**WORK TASK:** Which lines of the listing below contain the word "many"? Return them.

***

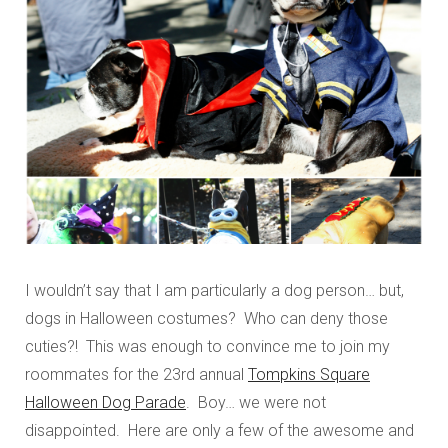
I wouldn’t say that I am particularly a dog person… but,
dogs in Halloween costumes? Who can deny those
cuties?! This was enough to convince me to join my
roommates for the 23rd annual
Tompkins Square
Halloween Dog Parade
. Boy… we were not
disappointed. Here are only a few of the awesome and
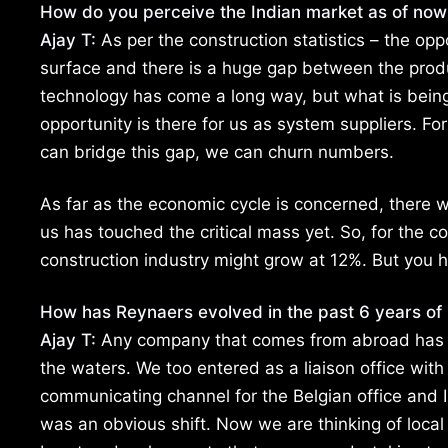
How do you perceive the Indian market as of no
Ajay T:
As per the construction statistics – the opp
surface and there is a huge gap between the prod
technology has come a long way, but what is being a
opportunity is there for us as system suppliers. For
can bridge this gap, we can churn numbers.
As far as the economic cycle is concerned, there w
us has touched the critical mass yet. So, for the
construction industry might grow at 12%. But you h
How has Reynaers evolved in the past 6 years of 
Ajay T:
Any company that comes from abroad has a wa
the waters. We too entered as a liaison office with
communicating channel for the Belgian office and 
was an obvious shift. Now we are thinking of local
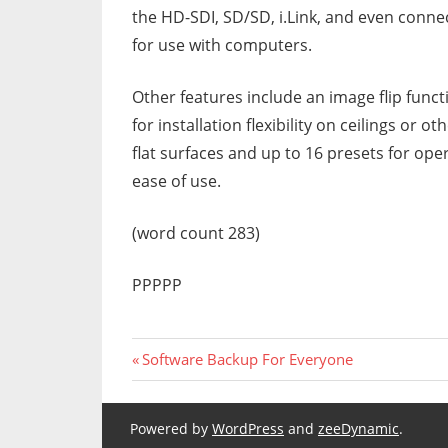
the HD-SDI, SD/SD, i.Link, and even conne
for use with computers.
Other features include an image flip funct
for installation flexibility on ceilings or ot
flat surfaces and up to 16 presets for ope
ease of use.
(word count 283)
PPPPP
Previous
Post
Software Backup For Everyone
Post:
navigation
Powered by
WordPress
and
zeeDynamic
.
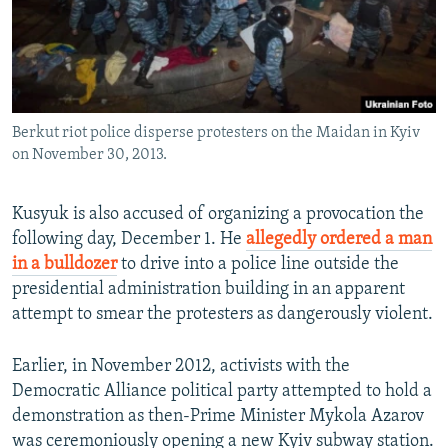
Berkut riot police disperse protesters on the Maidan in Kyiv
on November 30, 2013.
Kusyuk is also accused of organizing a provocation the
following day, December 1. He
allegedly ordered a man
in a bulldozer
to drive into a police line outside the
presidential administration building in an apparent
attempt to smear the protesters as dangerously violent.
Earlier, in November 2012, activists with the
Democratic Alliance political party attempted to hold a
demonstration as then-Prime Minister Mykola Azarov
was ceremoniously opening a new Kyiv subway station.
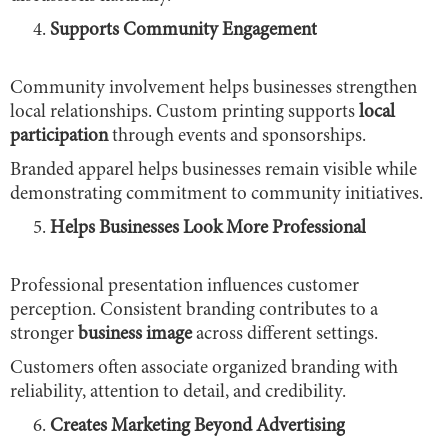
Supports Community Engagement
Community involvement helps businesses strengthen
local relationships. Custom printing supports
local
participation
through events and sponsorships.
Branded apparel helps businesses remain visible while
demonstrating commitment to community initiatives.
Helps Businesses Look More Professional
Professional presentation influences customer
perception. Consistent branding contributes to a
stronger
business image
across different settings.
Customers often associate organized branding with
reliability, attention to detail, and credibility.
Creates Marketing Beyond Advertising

***

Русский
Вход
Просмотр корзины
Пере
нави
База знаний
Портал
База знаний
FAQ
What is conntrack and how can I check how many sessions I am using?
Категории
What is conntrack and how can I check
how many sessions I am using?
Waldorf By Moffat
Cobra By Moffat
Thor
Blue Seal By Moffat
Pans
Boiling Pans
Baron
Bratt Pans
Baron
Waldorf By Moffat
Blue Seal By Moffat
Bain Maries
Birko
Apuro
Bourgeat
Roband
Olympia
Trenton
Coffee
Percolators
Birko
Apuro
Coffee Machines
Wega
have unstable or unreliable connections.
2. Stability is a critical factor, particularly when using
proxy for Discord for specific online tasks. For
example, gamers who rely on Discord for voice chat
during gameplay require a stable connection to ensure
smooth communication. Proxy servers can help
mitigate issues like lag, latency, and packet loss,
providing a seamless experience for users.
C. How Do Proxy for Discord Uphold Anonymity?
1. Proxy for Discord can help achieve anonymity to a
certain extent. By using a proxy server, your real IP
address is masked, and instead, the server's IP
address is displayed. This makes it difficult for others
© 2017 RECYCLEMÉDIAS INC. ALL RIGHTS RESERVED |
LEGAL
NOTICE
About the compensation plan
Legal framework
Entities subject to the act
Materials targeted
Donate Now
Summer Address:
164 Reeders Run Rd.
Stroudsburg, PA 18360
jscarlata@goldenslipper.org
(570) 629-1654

***

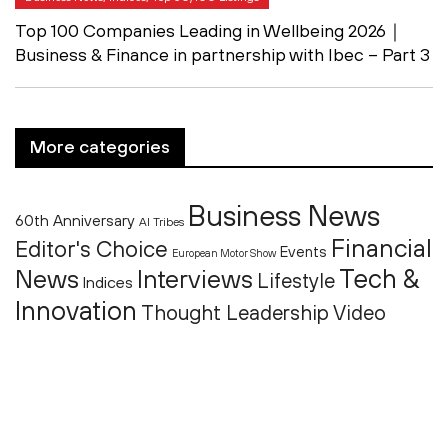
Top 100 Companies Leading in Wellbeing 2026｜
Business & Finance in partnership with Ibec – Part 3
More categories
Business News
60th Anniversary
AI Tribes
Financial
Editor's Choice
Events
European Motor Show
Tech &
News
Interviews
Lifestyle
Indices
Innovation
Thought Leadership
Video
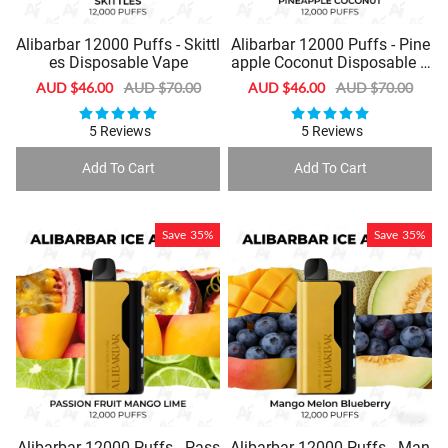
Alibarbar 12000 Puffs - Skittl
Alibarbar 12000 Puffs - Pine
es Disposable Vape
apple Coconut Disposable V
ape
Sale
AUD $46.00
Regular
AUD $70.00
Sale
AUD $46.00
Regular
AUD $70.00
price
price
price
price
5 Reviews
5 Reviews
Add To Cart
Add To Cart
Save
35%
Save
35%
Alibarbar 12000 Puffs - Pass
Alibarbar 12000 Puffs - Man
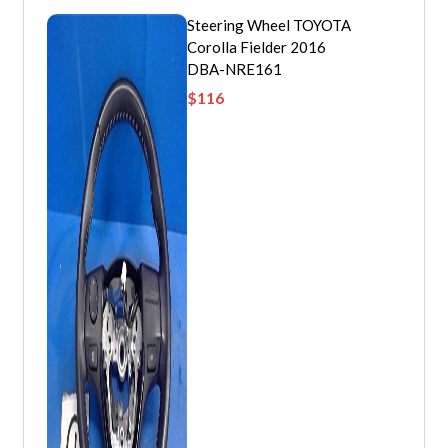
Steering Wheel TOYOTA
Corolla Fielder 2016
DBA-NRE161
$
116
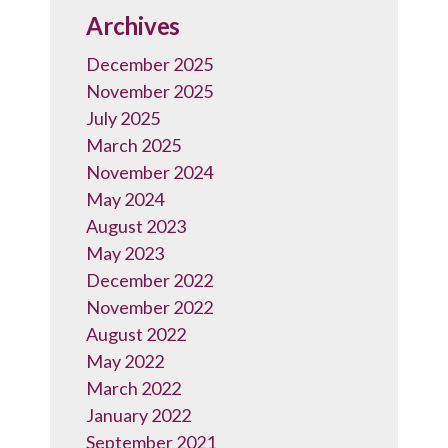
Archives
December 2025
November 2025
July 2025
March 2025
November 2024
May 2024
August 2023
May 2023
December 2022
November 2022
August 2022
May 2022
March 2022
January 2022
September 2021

***

**RESULT OF THIS EXERCISE:**
What is conntrack and how can I check how many sessions I am using?
how many sessions I am using?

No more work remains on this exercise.